[[ Dataset entries, beginning ]]

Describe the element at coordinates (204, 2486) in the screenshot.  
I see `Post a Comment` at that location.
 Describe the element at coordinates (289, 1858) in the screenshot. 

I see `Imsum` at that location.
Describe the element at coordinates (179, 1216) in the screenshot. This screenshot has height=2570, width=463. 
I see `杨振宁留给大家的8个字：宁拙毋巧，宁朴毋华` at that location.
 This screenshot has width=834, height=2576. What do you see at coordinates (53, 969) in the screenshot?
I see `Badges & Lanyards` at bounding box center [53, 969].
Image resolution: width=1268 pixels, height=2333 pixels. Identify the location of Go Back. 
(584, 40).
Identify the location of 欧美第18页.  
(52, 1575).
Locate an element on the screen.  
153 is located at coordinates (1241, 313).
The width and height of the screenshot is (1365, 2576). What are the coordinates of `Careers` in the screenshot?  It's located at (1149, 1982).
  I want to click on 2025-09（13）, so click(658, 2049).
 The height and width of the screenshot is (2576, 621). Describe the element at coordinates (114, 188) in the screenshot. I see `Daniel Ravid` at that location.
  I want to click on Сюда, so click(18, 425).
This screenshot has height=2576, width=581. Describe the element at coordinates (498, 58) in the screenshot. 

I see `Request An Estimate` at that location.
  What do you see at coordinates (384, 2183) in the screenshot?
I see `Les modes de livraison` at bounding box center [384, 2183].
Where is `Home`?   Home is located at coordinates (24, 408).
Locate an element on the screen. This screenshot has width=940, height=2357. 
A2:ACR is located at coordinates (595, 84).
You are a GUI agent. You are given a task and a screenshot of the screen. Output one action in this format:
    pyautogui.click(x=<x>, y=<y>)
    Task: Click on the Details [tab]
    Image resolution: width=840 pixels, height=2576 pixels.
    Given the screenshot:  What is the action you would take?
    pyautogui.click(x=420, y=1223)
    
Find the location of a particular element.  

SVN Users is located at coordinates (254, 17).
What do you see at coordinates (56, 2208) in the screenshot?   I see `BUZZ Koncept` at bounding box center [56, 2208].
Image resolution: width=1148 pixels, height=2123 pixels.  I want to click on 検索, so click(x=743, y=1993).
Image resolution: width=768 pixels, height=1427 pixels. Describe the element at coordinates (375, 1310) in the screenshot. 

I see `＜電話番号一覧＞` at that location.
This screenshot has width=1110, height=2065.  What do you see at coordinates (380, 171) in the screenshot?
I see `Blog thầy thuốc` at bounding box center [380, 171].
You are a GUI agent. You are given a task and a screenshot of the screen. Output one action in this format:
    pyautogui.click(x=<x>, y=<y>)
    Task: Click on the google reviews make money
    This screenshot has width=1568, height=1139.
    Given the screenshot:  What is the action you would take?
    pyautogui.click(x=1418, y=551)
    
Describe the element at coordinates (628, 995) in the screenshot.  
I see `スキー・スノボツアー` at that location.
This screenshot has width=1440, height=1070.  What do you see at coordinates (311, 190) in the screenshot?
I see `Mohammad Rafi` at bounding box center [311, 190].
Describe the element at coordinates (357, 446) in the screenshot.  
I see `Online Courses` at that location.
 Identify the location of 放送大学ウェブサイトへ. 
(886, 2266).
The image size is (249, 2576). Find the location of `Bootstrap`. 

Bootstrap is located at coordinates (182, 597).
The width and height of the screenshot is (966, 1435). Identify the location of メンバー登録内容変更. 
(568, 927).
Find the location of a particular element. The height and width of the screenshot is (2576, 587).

[[ Dataset entries, end ]]

■ The task ■
The full listing above is to be copied exactly, line for line.

■ Exercise solution ■
Describe the element at coordinates (204, 2486) in the screenshot.  
I see `Post a Comment` at that location.
 Describe the element at coordinates (289, 1858) in the screenshot. 

I see `Imsum` at that location.
Describe the element at coordinates (179, 1216) in the screenshot. This screenshot has height=2570, width=463. 
I see `杨振宁留给大家的8个字：宁拙毋巧，宁朴毋华` at that location.
 This screenshot has width=834, height=2576. What do you see at coordinates (53, 969) in the screenshot?
I see `Badges & Lanyards` at bounding box center [53, 969].
Image resolution: width=1268 pixels, height=2333 pixels. Identify the location of Go Back. 
(584, 40).
Identify the location of 欧美第18页.  
(52, 1575).
Locate an element on the screen.  
153 is located at coordinates (1241, 313).
The width and height of the screenshot is (1365, 2576). What are the coordinates of `Careers` in the screenshot?  It's located at (1149, 1982).
  I want to click on 2025-09（13）, so click(658, 2049).
 The height and width of the screenshot is (2576, 621). Describe the element at coordinates (114, 188) in the screenshot. I see `Daniel Ravid` at that location.
  I want to click on Сюда, so click(18, 425).
This screenshot has height=2576, width=581. Describe the element at coordinates (498, 58) in the screenshot. 

I see `Request An Estimate` at that location.
  What do you see at coordinates (384, 2183) in the screenshot?
I see `Les modes de livraison` at bounding box center [384, 2183].
Where is `Home`?   Home is located at coordinates (24, 408).
Locate an element on the screen. This screenshot has width=940, height=2357. 
A2:ACR is located at coordinates (595, 84).
You are a GUI agent. You are given a task and a screenshot of the screen. Output one action in this format:
    pyautogui.click(x=<x>, y=<y>)
    Task: Click on the Details [tab]
    Image resolution: width=840 pixels, height=2576 pixels.
    Given the screenshot:  What is the action you would take?
    pyautogui.click(x=420, y=1223)
    
Find the location of a particular element.  

SVN Users is located at coordinates (254, 17).
What do you see at coordinates (56, 2208) in the screenshot?   I see `BUZZ Koncept` at bounding box center [56, 2208].
Image resolution: width=1148 pixels, height=2123 pixels.  I want to click on 検索, so click(x=743, y=1993).
Image resolution: width=768 pixels, height=1427 pixels. Describe the element at coordinates (375, 1310) in the screenshot. 

I see `＜電話番号一覧＞` at that location.
This screenshot has width=1110, height=2065.  What do you see at coordinates (380, 171) in the screenshot?
I see `Blog thầy thuốc` at bounding box center [380, 171].
You are a GUI agent. You are given a task and a screenshot of the screen. Output one action in this format:
    pyautogui.click(x=<x>, y=<y>)
    Task: Click on the google reviews make money
    This screenshot has width=1568, height=1139.
    Given the screenshot:  What is the action you would take?
    pyautogui.click(x=1418, y=551)
    
Describe the element at coordinates (628, 995) in the screenshot.  
I see `スキー・スノボツアー` at that location.
This screenshot has width=1440, height=1070.  What do you see at coordinates (311, 190) in the screenshot?
I see `Mohammad Rafi` at bounding box center [311, 190].
Describe the element at coordinates (357, 446) in the screenshot.  
I see `Online Courses` at that location.
 Identify the location of 放送大学ウェブサイトへ. 
(886, 2266).
The image size is (249, 2576). Find the location of `Bootstrap`. 

Bootstrap is located at coordinates (182, 597).
The width and height of the screenshot is (966, 1435). Identify the location of メンバー登録内容変更. 
(568, 927).
Find the location of a particular element. The height and width of the screenshot is (2576, 587).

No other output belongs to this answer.